Avant, comme promis, d’aborder le problème de l’athéisme islamique, je me dois de faire admirer cette splendide fleur spirituelle que l’on trouve dans le second article, et où Brunschvicg, résumant l’effort de Spinoza, ne fait rien moins que définir la vie spirituelle véritable, définir non pas abstraitement, mais en se plaçant pour ainsi dire in medias res:

« cette thèse considérée par Platon comme évidente, selon laquelle l’âme humaine ne peut contenir aucune notion qui naisse d’elle même, qui n’implique pas l’existence d’un objet, le progrès de la réflexion idéaliste a conduit à la rejeter: l’idée, en tant qu’acte de l’esprit, est indépendante de toute relation extérieure; elle porte en elle la marque de sa vérité; l’idée n’est unie qu’à l’idée et cette unification systématique fait de l’ensemble des idées un monde qui se suffit à lui même »

il est vrai que Brunschvicg, plus vieux, rejettera les notions de « monde intelligible » comme mystiques et fantasmatiques, mais ce qu’il condamne dans cette sorte d’expressions c’est le caractère de « forme vide », réduite à une expression justement, un jeu de mots, flatus vocis.
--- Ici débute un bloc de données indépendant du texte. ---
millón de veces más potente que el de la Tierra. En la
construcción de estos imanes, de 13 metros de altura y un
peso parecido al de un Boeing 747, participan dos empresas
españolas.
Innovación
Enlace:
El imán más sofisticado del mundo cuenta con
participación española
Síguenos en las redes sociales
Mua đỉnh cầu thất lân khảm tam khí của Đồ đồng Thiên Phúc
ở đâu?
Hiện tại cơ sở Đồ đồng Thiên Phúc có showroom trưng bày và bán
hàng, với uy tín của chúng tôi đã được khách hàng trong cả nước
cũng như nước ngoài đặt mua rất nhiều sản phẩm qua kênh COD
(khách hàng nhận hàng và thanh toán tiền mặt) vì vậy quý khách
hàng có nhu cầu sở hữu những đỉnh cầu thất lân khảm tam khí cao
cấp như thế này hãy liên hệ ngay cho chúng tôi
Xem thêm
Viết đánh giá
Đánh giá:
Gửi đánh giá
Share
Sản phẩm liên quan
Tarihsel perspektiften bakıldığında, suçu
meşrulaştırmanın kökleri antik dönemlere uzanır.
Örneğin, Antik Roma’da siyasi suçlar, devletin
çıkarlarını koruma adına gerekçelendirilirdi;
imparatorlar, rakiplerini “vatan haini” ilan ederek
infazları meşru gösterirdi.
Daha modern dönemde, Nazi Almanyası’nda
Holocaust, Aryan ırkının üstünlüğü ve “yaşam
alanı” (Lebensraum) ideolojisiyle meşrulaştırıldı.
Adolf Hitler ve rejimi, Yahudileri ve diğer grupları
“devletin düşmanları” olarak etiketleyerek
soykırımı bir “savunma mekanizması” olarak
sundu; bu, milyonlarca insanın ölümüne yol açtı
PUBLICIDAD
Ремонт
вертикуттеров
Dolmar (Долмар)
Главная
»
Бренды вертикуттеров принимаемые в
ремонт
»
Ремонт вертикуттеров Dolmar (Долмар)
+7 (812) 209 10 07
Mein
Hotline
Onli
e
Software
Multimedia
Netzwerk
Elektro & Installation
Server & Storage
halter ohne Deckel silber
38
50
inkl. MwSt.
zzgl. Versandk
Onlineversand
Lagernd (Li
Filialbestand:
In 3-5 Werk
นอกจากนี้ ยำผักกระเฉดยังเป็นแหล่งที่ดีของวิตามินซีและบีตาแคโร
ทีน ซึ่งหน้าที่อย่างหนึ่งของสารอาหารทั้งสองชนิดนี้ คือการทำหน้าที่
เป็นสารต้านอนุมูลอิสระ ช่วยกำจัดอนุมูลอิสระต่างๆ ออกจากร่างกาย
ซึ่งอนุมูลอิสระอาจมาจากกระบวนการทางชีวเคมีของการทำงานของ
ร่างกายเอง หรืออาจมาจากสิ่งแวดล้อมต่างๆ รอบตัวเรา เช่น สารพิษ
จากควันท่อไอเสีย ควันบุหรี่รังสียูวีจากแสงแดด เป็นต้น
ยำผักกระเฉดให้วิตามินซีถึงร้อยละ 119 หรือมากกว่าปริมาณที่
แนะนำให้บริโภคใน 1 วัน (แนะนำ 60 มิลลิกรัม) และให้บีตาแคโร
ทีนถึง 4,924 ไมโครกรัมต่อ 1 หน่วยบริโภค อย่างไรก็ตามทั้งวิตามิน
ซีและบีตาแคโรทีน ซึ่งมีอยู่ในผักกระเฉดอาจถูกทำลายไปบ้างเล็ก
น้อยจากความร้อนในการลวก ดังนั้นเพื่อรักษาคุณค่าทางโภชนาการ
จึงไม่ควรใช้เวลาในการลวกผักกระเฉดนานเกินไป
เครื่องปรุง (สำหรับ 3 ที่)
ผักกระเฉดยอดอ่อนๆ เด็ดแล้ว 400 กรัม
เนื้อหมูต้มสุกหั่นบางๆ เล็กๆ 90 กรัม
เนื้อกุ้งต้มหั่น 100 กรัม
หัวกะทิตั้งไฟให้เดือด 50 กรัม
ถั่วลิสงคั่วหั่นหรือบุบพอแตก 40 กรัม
Je parlais l’autre jour de l’anthroposophie de Rudolf Steiner et de ses évocations du « monde spirituel » (« knowledge of higher worlds ») dans lequel l’âme peut s’élever après avoir pratiqué les exercices de méditation.

Eh bien c’est  la philosophie idéaliste de Brunschvicg qui nous donne une idée exacte et vérifiable de ce « monde spirituel », après en avoir élagué toutes les pousses mystico-théosophiques; le monde spirituel, ce n’est rien d’autre que le monde des idées, qui est aussi le monde des Idées de Platon auquel on a pris soin de couper la barbe, c’est à dire de transformer le « I » majuscule en « i » minuscule.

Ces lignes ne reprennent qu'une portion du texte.